Re: [PATCH] Add very verbose porcelain output to status

git@vger.kernel.org mailing list mirror (one of many)
 help / color / mirror / code / Atom feed

From: Jeff King <peff@peff.net>
To: Jeff Hostetler <jeffhost@microsoft.com>
Cc: git@vger.kernel.org, git@jeffhostetler.com, gitster@pobox.com
Subject: Re: [PATCH] Add very verbose porcelain output to status
Date: Tue, 12 Jul 2016 11:07:49 -0400	[thread overview]
Message-ID: <20160712150749.GD613@sigill.intra.peff.net> (raw)
In-Reply-To: <1467919588-11930-1-git-send-email-jeffhost@microsoft.com>

On Thu, Jul 07, 2016 at 03:26:28PM -0400, Jeff Hostetler wrote:

> Tools interacting with Git repositories may need to know the complete
> state of the working directory. For efficiency, it would be good to have
> a single command to obtain this information.
> 
> We already have a `--porcelain` mode intended for tools' consumption,
> and it only makes sense to enhance this mode to offer more information.
> 
> Just like we do elsewhere in Git's source code, we now interpret
> multiple `--verbose` flags accumulatively, and show substantially more
> information in porcelain mode at verbosity level 2.

Using "--verbose" to change the stable output feels a little funny to
me. Usually --verbose is about increasing the human-readable output to
stderr. Of course "--verbose" for git-status is already a little weird.
A single "-v" seems to do nothing, but two will turn on a diff for the
long-format output.

But it seems to me this just confuses things more. Why does "git status
--porcelain -v" do nothing, for example? What happens when we want to
add more information to the porcelain output later? Do we have to
require "-vvv" to trigger it, and if so, is there a way to get that
information without the "-vv" information?

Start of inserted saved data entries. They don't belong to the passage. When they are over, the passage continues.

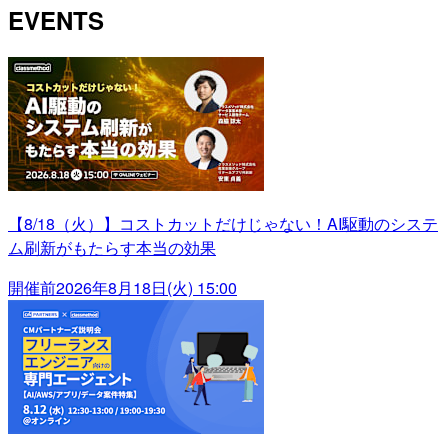
EVENTS
【8/18（火）】コストカットだけじゃない！AI駆動のシステ
ム刷新がもたらす本当の効果
開催前
2026年8月18日(火) 15:00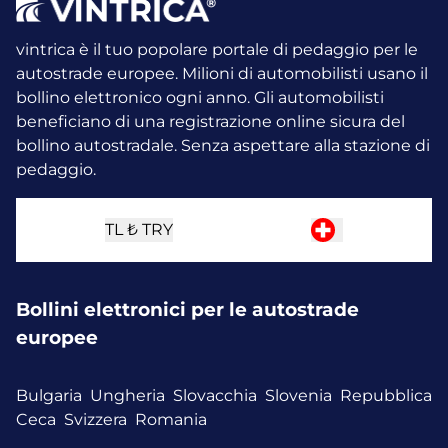
vintrica è il tuo popolare portale di pedaggio per le
autostrade europee. Milioni di automobilisti usano il
bollino elettronico ogni anno.
Gli automobilisti
beneficiano di una registrazione online sicura del
bollino autostradale. Senza aspettare alla stazione di
pedaggio.
TL ₺
TRY
Bollini elettronici per le autostrade
europee
Bulgaria
Ungheria
Slovacchia
Slovenia
Repubblica
Ceca
Svizzera
Romania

I think the existing example for adding to the --porcelain format is
the --branch option. Could we have "--state" or something to trigger
the extra lines?

> +If --branch is given, the first line shows a summary of the current
> +operation in progress.  This line begins with "### state: ", the name
> +of the operation in progress, and then operation-specific information.
> +Fields are separated by a single space.

This seems like a good bit of information to have, and AFAIK we don't
expose the state information in a machine-readable way. A few nits:

> +    Operation   Fields                     Explanation
> +    ------------------------------------------------------------------
> +    clean

Using "clean" here seems weird, as that term is usually meant to mean
the opposite of dirty (i.e., there is something in your working tree
that can be committed). But there is no "dirty" here. Would "normal" or
"none" be a good description?

> +    ------------------------------------------------------------------
> +    merge       <nr>                       Number unmerged

This <nr> (and others below) is redundant with the rest of the output,
right (i.e., you could count up the "U" entries yourself)? I don't mind
it as a convenience, but I'm kind of curious of why it's useful.

> +    ------------------------------------------------------------------
> +    am          [E]                        Present if the current patch
> +                                           is empty
> +    ------------------------------------------------------------------
> +    rebase      <nr>                       Number unmerged
> +                [S]                        Present if split commit in
> +                                           progress during rebase
> +                [E]                        Present if editing a commit
> +                                           during rebase

Can a rebased commit be empty? If so, should that state get "E" to match
"am"?

Does editing differentiate between "stopped because of a conflict that
needs addressing" versus "stopped because the interactive insn sheet
told us to"?

> +                [I(<done>/<total>)]        Present if in an interactive
> +                                           rebase. Step counts are given.
> +                [<current>:<onto>]         Rebase branches

I wonder if we ought to just use "<current> <onto>" here, as separate
arguments. A ":" between refs usually signifies a refspec, but that is
not what this is.

I note this is optional, though. Is there a case where we might have one
but not the other? That would make things more difficult syntactically.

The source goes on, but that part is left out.